Work item :: Nothing outside the range is wanted. Repeat exactly the lines below from the one with "Identify the click" through the one with "Über DerDozent (82, 379)".

Entries supplied ::
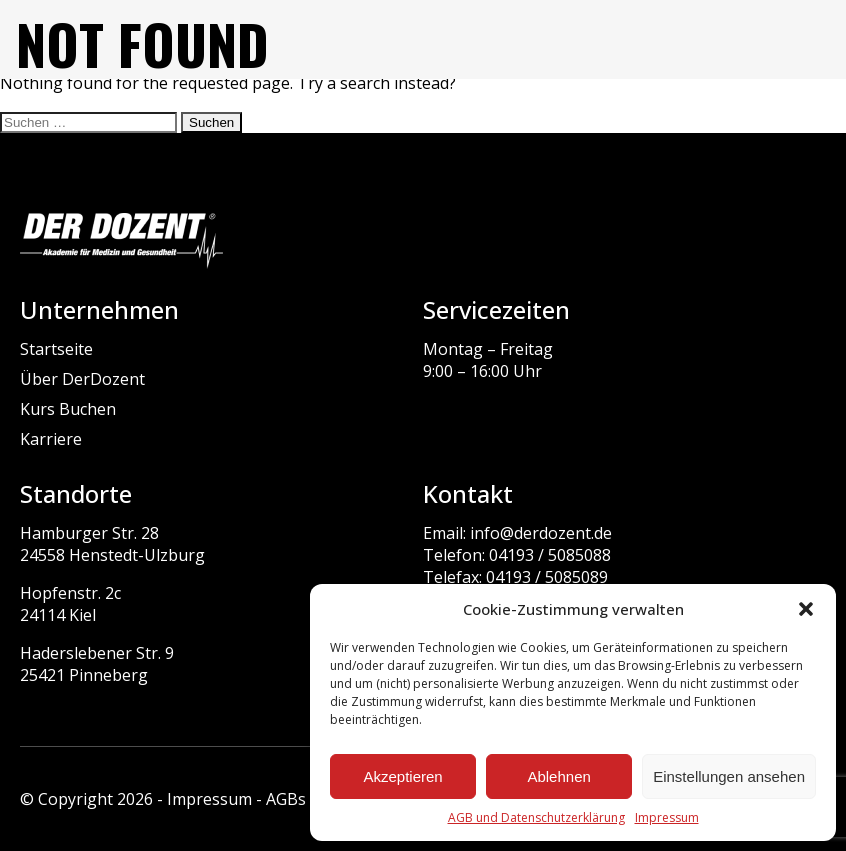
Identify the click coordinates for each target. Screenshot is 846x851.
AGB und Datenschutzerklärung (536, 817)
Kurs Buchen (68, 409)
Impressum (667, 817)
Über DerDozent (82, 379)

...

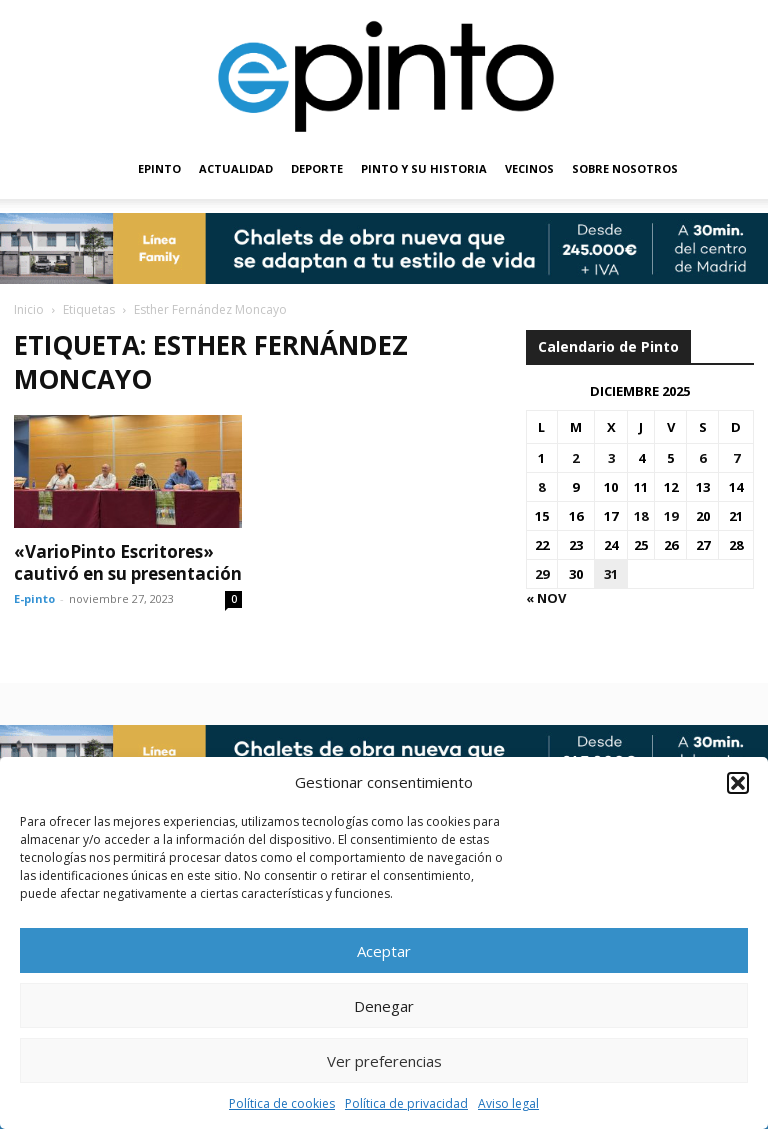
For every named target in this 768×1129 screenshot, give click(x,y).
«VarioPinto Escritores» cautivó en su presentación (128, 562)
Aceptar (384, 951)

Task output ::
Identify the click coordinates for each target. Screenshot is 846x851.
AGB und Datenschutzerklärung (536, 817)
Kurs Buchen (68, 409)
Impressum (667, 817)
Über DerDozent (82, 379)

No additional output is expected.